Supplied records:
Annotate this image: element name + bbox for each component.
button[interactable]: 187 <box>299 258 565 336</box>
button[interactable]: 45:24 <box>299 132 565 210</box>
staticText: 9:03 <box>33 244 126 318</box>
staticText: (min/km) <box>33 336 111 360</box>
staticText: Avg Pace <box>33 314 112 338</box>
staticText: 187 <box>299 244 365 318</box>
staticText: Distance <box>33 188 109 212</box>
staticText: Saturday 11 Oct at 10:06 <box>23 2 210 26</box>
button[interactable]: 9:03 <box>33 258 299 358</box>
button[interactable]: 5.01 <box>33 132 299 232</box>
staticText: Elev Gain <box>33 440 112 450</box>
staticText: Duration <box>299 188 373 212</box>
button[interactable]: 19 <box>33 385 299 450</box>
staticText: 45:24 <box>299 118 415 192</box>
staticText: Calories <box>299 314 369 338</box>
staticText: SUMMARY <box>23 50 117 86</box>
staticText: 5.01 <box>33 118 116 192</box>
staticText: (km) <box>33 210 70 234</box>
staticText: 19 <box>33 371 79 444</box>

Exercise aim:
In the lines above, locate the string "button". Copy every line where it occurs.

Response:
button[interactable]: 187 <box>299 258 565 336</box>
button[interactable]: 45:24 <box>299 132 565 210</box>
button[interactable]: 9:03 <box>33 258 299 358</box>
button[interactable]: 5.01 <box>33 132 299 232</box>
button[interactable]: 19 <box>33 385 299 450</box>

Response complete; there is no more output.